*Goal of the exercise*. Make an exact copy of the entries, taking out every picture.

■ ■ ■ ■ ■

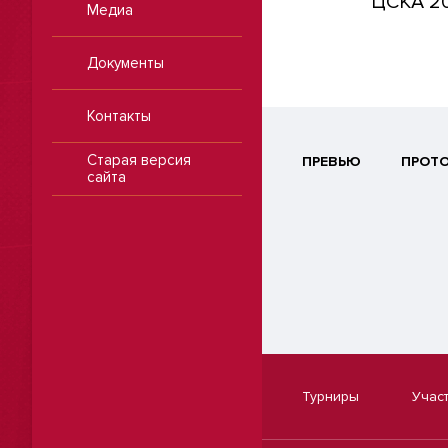
ЦСКА 2
Медиа
Документы
Контакты
Старая версия
ПРЕВЬЮ
ПРОТ
сайта
Турниры
Учас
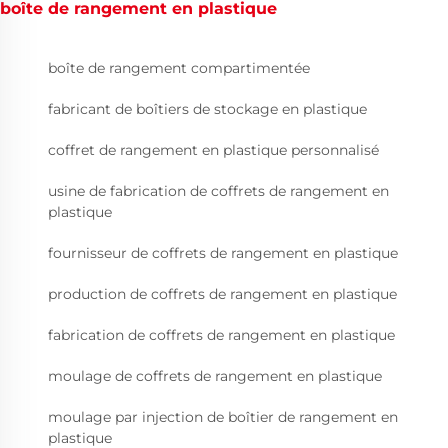
boîte de rangement en plastique
boîte de rangement compartimentée
fabricant de boîtiers de stockage en plastique
coffret de rangement en plastique personnalisé
usine de fabrication de coffrets de rangement en
plastique
fournisseur de coffrets de rangement en plastique
production de coffrets de rangement en plastique
fabrication de coffrets de rangement en plastique
moulage de coffrets de rangement en plastique
moulage par injection de boîtier de rangement en
plastique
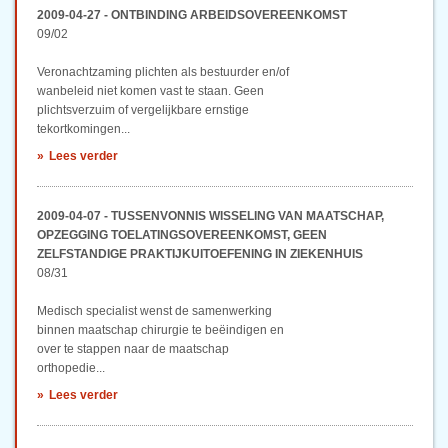
2009-04-27 - ONTBINDING ARBEIDSOVEREENKOMST
09/02
Veronachtzaming plichten als bestuurder en/of
wanbeleid niet komen vast te staan. Geen
plichtsverzuim of vergelijkbare ernstige
tekortkomingen...
Lees verder
2009-04-07 - TUSSENVONNIS WISSELING VAN MAATSCHAP,
OPZEGGING TOELATINGSOVEREENKOMST, GEEN
ZELFSTANDIGE PRAKTIJKUITOEFENING IN ZIEKENHUIS
08/31
Medisch specialist wenst de samenwerking
binnen maatschap chirurgie te beëindigen en
over te stappen naar de maatschap
orthopedie...
Lees verder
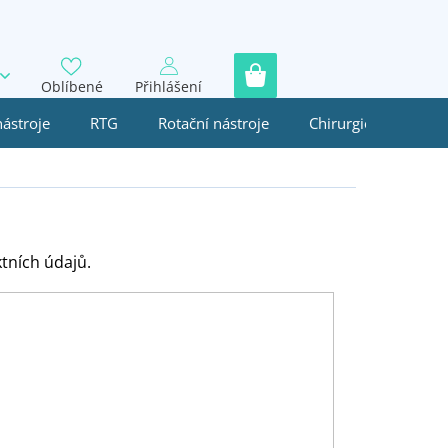
Oblíbené
Přihlášení
nástroje
RTG
Rotační nástroje
Chirurgie
Jedn
tních údajů.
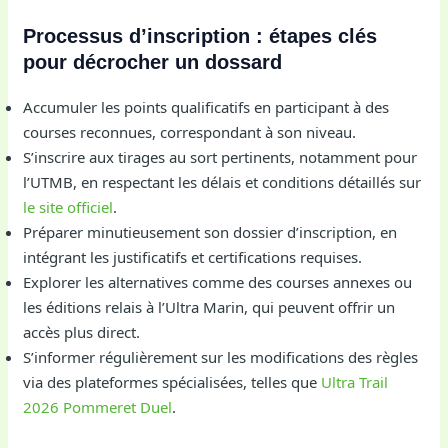
Processus d’inscription : étapes clés
pour décrocher un dossard
Accumuler les points qualificatifs en participant à des
courses reconnues, correspondant à son niveau.
S’inscrire aux tirages au sort pertinents, notamment pour
l’UTMB, en respectant les délais et conditions détaillés sur
le site officiel
.
Préparer minutieusement son dossier d’inscription, en
intégrant les justificatifs et certifications requises.
Explorer les alternatives comme des courses annexes ou
les éditions relais à l’Ultra Marin, qui peuvent offrir un
accès plus direct.
S’informer régulièrement sur les modifications des règles
via des plateformes spécialisées, telles que
Ultra Trail
2026 Pommeret Duel
.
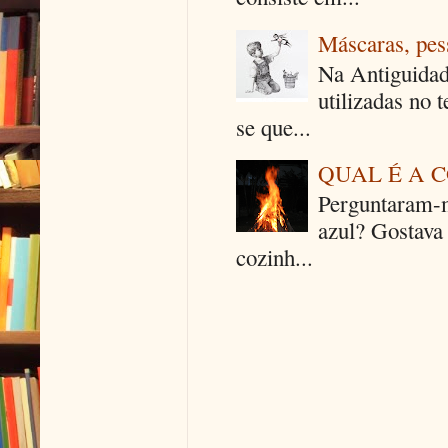
Máscaras, pes
Na Antiguidad
utilizadas no 
se que...
QUAL É A 
Perguntaram-m
azul? Gostava
cozinh...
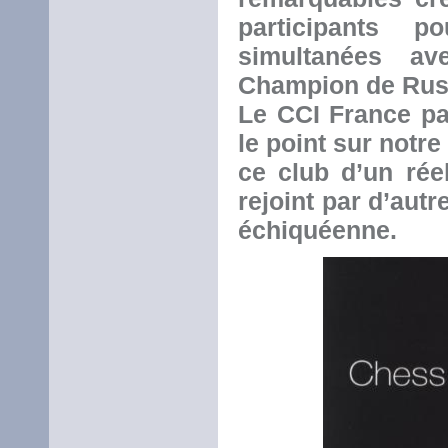
participants 
simultanées a
Champion de Rus
Le CCI France par
le point sur notre
ce club d’un rée
rejoint par d’aut
échiquéenne.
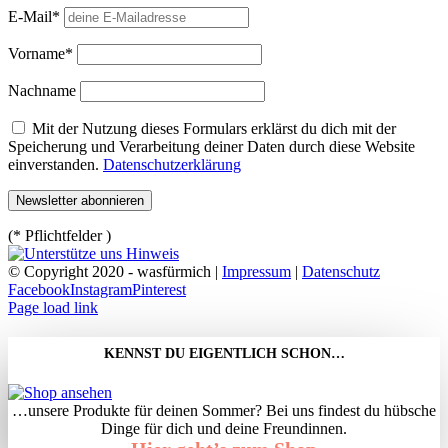
E-Mail*
Vorname*
Nachname
Mit der Nutzung dieses Formulars erklärst du dich mit der
Speicherung und Verarbeitung deiner Daten durch diese Website
einverstanden.
Datenschutzerklärung
(* Pflichtfelder )
© Copyright 2020 - wasfürmich |
Impressum
|
Datenschutz
Facebook
Instagram
Pinterest
Page load link
KENNST DU EIGENTLICH SCHON…
…unsere Produkte für deinen Sommer? Bei uns findest du hübsche
Dinge für dich und deine Freundinnen.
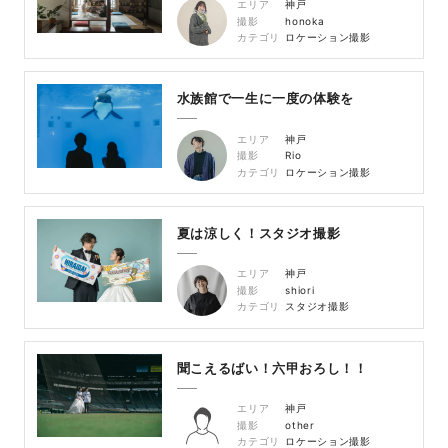
エリア
神戸
撮影
honoka
カテゴリ
ロケーション撮影
水族館で一生に一度の体験を
エリア
神戸
撮影
Rio
カテゴリ
ロケーション撮影
夏は涼しく！スタジオ撮影
エリア
神戸
撮影
shiori
カテゴリ
スタジオ撮影
聞こえるばい！六甲おろし！！
エリア
神戸
撮影
other
カテゴリ
ロケーション撮影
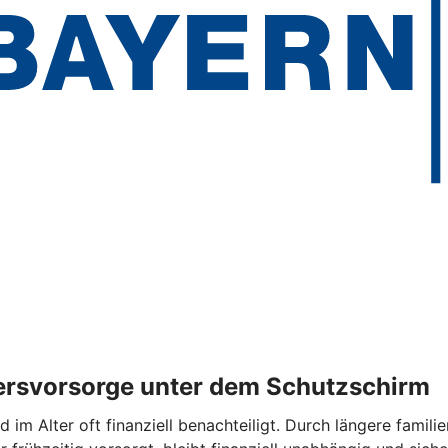
tersvorsorge unter dem Schutzschirm
d im Alter oft finanziell benachteiligt. Durch längere famil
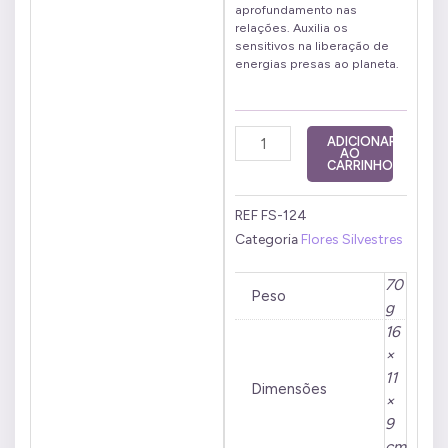
aprofundamento nas
relações. Auxilia os
sensitivos na liberação de
energias presas ao planeta.
Vênus
ADICIONAR
AO
10
CARRINHO
ml
quantidade
REF
FS-124
Categoria
Flores Silvestres
70
Peso
g
16
×
11
Dimensões
×
9
cm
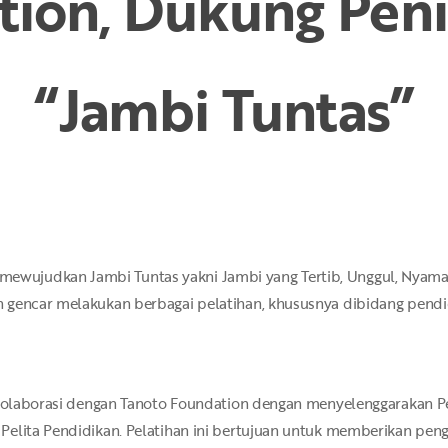
tion, Dukung Peni
“Jambi Tuntas”
judkan Jambi Tuntas yakni Jambi yang Tertib, Unggul, Nyaman, T
 gencar melakukan berbagai pelatihan, khususnya dibidang pendi
rkolaborasi dengan Tanoto Foundation dengan menyelenggarakan Pe
Pelita Pendidikan. Pelatihan ini bertujuan untuk memberikan pe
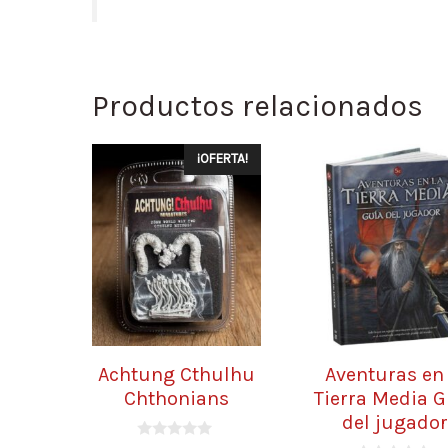
Productos relacionados
¡OFERTA!
Achtung Cthulhu
Aventuras en 
Chthonians
Tierra Media G
del jugado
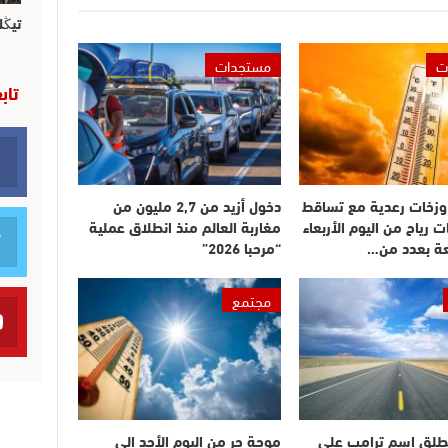
تيڭل
ت
مستجدات
تاب
وزخات رعدية مع تساقط
دخول أزيد من 2,7 مليون من
ت رياح من اليوم الأربعاء
مغاربة العالم منذ انطلاق عملية
عة بعدد من…
“مرحبا 2026”
مجتمع
طلق اسم ترامب على
موجة حر من اليوم الأحد إلى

■ ■ ■ ■ ■

*Output for this task*.
ЦСКА 2
Медиа
Документы
Контакты
Старая версия
ПРЕВЬЮ
ПРОТ
сайта
Турниры
Учас
boîte de rangement en plastique
boîte de rangement compartimentée
fabricant de boîtiers de stockage en plastique
coffret de rangement en plastique personnalisé
usine de fabrication de coffrets de rangement en
plastique
fournisseur de coffrets de rangement en plastique
production de coffrets de rangement en plastique
fabrication de coffrets de rangement en plastique
moulage de coffrets de rangement en plastique
moulage par injection de boîtier de rangement en
plastique
2009-04-27 - ONTBINDING ARBEIDSOVEREENKOMST
09/02
Veronachtzaming plichten als bestuurder en/of
wanbeleid niet komen vast te staan. Geen
plichtsverzuim of vergelijkbare ernstige
tekortkomingen...
Lees verder
2009-04-07 - TUSSENVONNIS WISSELING VAN MAATSCHAP,
OPZEGGING TOELATINGSOVEREENKOMST, GEEN
ZELFSTANDIGE PRAKTIJKUITOEFENING IN ZIEKENHUIS
08/31
Medisch specialist wenst de samenwerking
binnen maatschap chirurgie te beëindigen en
over te stappen naar de maatschap
orthopedie...
Lees verder
Oblíbené
Přihlášení
nástroje
RTG
Rotační nástroje
Chirurgie
Jedn
tních údajů.
Processus d’inscription : étapes clés
pour décrocher un dossard
Accumuler les points qualificatifs en participant à des
courses reconnues, correspondant à son niveau.
S’inscrire aux tirages au sort pertinents, notamment pour
l’UTMB, en respectant les délais et conditions détaillés sur
le site officiel
.
Préparer minutieusement son dossier d’inscription, en
intégrant les justificatifs et certifications requises.
Explorer les alternatives comme des courses annexes ou
les éditions relais à l’Ultra Marin, qui peuvent offrir un
accès plus direct.
S’informer régulièrement sur les modifications des règles
via des plateformes spécialisées, telles que
Ultra Trail
2026 Pommeret Duel
.
Máscaras, pes
Na Antiguidad
utilizadas no 
se que...
QUAL É A 
Perguntaram-m
azul? Gostava
cozinh...
participants 
simultanées a
Champion de Rus
Le CCI France par
le point sur notre
ce club d’un rée
rejoint par d’aut
échiquéenne.
E-Mail*
Vorname*
Nachname
Mit der Nutzung dieses Formulars erklärst du dich mit der
Speicherung und Verarbeitung deiner Daten durch diese Website
einverstanden.
Datenschutzerklärung
(* Pflichtfelder )
© Copyright 2020 - wasfürmich |
Impressum
|
Datenschutz
Facebook
Instagram
Pinterest
Page load link
KENNST DU EIGENTLICH SCHON…
…unsere Produkte für deinen Sommer? Bei uns findest du hübsche
Dinge für dich und deine Freundinnen.
エリア
神戸
撮影
honoka
カテゴリ
ロケーション撮影
水族館で一生に一度の体験を
エリア
神戸
撮影
Rio
カテゴリ
ロケーション撮影
夏は涼しく！スタジオ撮影
エリア
神戸
撮影
shiori
カテゴリ
スタジオ撮影
聞こえるばい！六甲おろし！！
エリア
神戸
撮影
other
カテゴリ
ロケーション撮影
tersvorsorge unter dem Schutzschirm
d im Alter oft finanziell benachteiligt. Durch längere famil
aprofundamento nas
relações. Auxilia os
sensitivos na liberação de
energias presas ao planeta.
Vênus
ADICIONAR
AO
10
CARRINHO
ml
quantidade
REF
FS-124
Categoria
Flores Silvestres
70
Peso
g
16
×
11
Dimensões
×
9
cm
tion, Dukung Peni
“Jambi Tuntas”
judkan Jambi Tuntas yakni Jambi yang Tertib, Unggul, Nyaman, T
 gencar melakukan berbagai pelatihan, khususnya dibidang pendi
rkolaborasi dengan Tanoto Foundation dengan menyelenggarakan Pe
Pelita Pendidikan. Pelatihan ini bertujuan untuk memberikan pe
Productos relacionados
¡OFERTA!
Achtung Cthulhu
Aventuras en 
Chthonians
Tierra Media G
del jugado
تيڭل
ت
مستجدات
تاب
وزخات رعدية مع تساقط
دخول أزيد من 2,7 مليون من
ت رياح من اليوم الأربعاء
مغاربة العالم منذ انطلاق عملية
عة بعدد من…
“مرحبا 2026”
مجتمع
طلق اسم ترامب على
موجة حر من اليوم الأحد إلى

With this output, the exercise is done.